Search the entries for the word "jako". Copy each line in which it is found.

▶ [Saved data entries]
-------

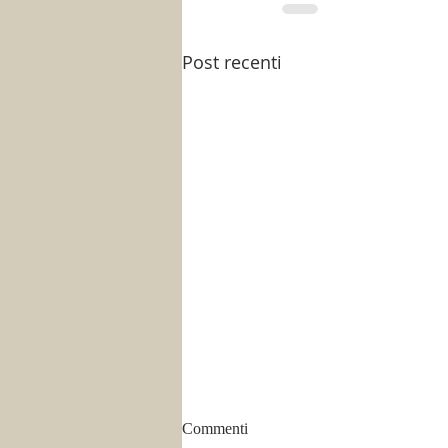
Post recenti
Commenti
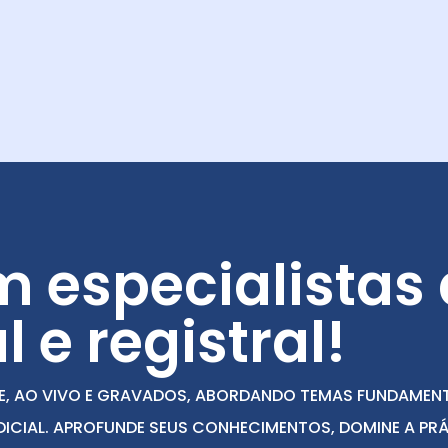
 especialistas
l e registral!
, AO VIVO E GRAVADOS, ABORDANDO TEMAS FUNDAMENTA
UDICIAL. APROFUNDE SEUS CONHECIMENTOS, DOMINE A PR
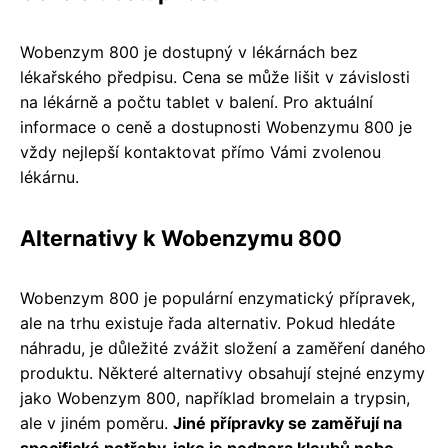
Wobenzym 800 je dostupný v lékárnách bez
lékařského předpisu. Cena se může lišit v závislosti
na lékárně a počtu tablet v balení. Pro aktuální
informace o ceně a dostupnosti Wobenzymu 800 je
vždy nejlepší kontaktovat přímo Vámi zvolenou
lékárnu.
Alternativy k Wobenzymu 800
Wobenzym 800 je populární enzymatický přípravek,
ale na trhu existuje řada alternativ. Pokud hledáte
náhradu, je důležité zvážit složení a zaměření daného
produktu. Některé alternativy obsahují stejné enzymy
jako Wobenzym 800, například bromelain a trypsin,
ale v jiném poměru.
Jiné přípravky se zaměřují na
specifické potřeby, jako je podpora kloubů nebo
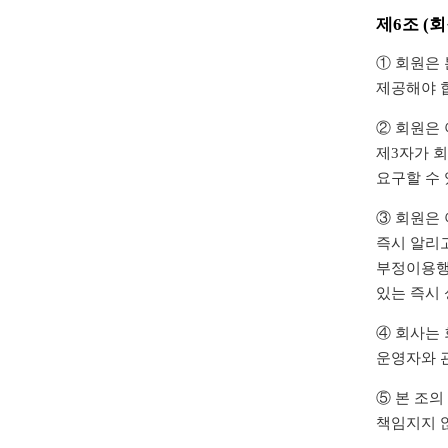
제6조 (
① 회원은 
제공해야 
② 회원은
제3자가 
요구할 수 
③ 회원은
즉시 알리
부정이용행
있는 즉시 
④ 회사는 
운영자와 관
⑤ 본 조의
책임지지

-------

▶ [OUTPUT]
jako Wobenzym 800, například bromelain a trypsin,
specifické potřeby, jako je podpora kloubů nebo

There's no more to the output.